= Foreign Investment Review Agency =

The Foreign Investment Review Agency (FIRA) was established by the Canadian Parliament in 1973 to ensure that the foreign acquisition and establishment of businesses in Canada was beneficial to the country. The Foreign Investment Review Act that created the agency was the culmination of a series of government reports and debates. The 1957 report of the Royal Commission on Canada's Economic Prospects (known as the Gordon Commission) firmly planted foreign investment on the political agenda. Next, the 1968 Watkins report (known formally as Foreign Ownership and the Structure of Canadian Industry), called for a national policy capable of handling Canada's interests in the age of the multinational corporation.

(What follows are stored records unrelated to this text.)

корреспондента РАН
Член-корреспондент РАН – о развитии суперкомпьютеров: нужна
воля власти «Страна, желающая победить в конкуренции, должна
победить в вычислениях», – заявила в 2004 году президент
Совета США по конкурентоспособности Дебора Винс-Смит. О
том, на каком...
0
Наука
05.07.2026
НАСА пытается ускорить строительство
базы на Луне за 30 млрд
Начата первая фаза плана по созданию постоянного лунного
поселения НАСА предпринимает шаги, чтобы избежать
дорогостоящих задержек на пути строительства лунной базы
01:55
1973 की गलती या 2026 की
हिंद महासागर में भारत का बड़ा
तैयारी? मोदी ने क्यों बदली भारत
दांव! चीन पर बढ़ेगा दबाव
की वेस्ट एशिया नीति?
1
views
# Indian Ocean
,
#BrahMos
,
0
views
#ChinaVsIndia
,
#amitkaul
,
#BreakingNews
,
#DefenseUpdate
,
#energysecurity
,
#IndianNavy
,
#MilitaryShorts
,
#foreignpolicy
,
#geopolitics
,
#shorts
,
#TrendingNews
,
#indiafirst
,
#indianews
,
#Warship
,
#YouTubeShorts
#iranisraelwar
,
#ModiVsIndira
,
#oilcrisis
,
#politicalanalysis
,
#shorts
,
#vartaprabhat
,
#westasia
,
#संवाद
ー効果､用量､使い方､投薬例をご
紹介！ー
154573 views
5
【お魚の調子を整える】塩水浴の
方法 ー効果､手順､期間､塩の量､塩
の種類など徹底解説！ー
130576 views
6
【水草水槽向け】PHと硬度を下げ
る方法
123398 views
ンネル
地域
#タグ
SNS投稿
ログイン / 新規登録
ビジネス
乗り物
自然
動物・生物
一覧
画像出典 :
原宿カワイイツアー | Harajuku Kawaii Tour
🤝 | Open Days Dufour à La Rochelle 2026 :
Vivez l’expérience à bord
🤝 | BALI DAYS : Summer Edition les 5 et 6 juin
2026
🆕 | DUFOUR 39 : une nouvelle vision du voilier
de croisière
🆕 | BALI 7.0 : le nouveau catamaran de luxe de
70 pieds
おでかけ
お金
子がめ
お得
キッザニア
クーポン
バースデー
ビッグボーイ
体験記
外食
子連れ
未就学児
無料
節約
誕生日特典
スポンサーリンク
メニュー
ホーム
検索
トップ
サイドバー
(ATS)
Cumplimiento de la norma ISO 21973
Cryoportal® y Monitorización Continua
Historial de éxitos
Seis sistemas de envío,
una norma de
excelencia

In 1970, the Wahn Report expanded the idea of a screening process, and finally the Gray report (known officially as Foreign Direct Investment in Canada) provided the rationale and framework for the agency. FIRA was placed under the jurisdiction of the Department of Industry and later, when it was merged with the Department of Trade and Commerce, under the newly named Department of Industry, Trade and Commerce. As outlined in section 2(2) of the act, takeovers were assessed based on their contribution to job creation, Canadian participation in management, competition with existing industries, new technology, and compatibility with federal and provincial economic policies.

When Prime Minister Brian Mulroney came to office in 1985, the agency was renamed Investment Canada and its mandate drastically reduced.